• _What needs to be done_
Extract exactly and only the lines from the one containing "Image resolution: width=1568" through the end of the entries below. Pictures should not appear in the copy.

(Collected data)
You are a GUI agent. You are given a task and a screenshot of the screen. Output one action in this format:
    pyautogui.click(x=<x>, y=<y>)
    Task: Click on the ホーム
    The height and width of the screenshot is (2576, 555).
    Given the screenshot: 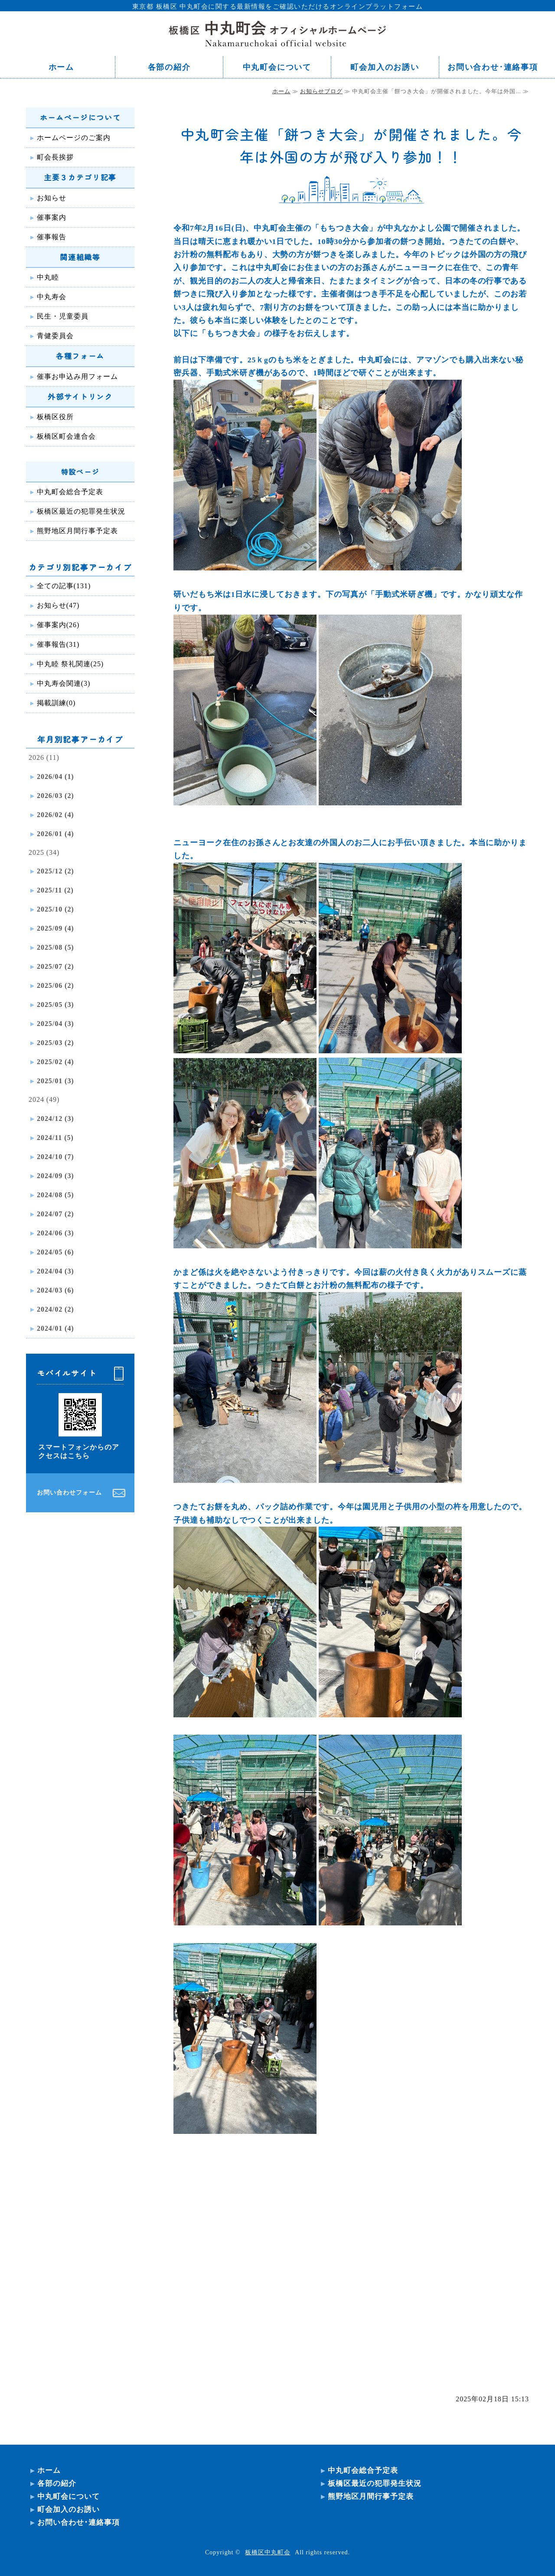 What is the action you would take?
    pyautogui.click(x=61, y=67)
    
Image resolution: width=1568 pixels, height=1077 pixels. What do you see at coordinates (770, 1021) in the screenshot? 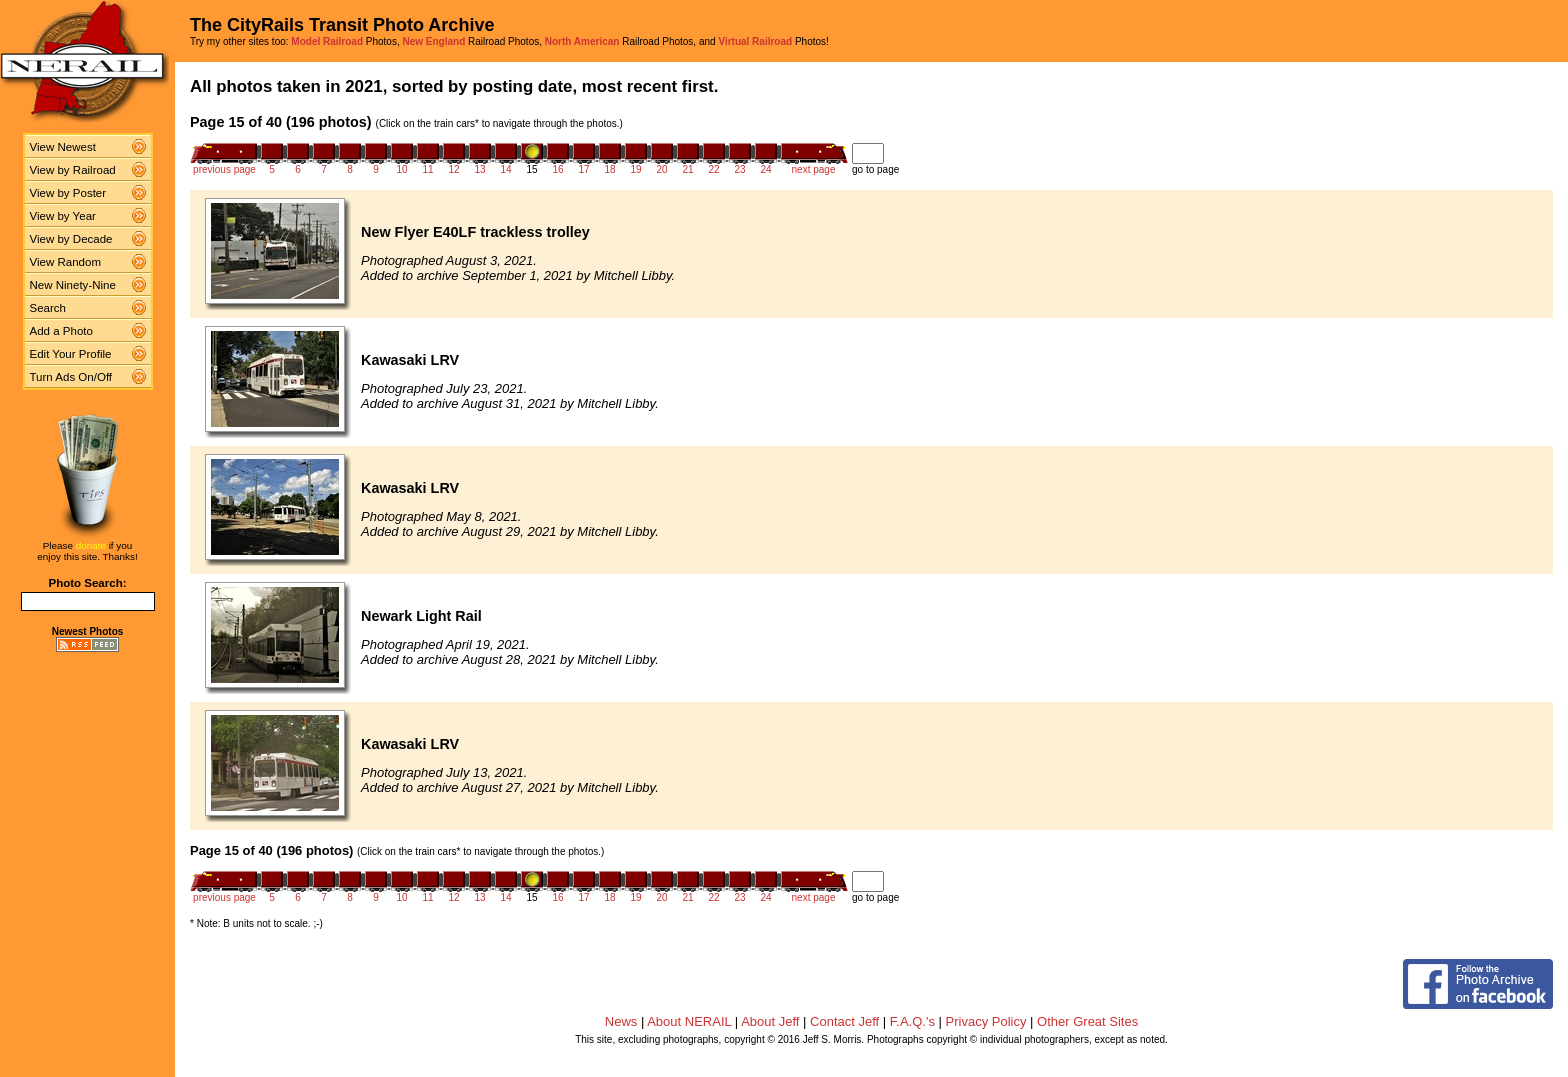
I see `About Jeff` at bounding box center [770, 1021].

• _Solution to this task_
Image resolution: width=1568 pixels, height=1077 pixels. What do you see at coordinates (770, 1021) in the screenshot? 
I see `About Jeff` at bounding box center [770, 1021].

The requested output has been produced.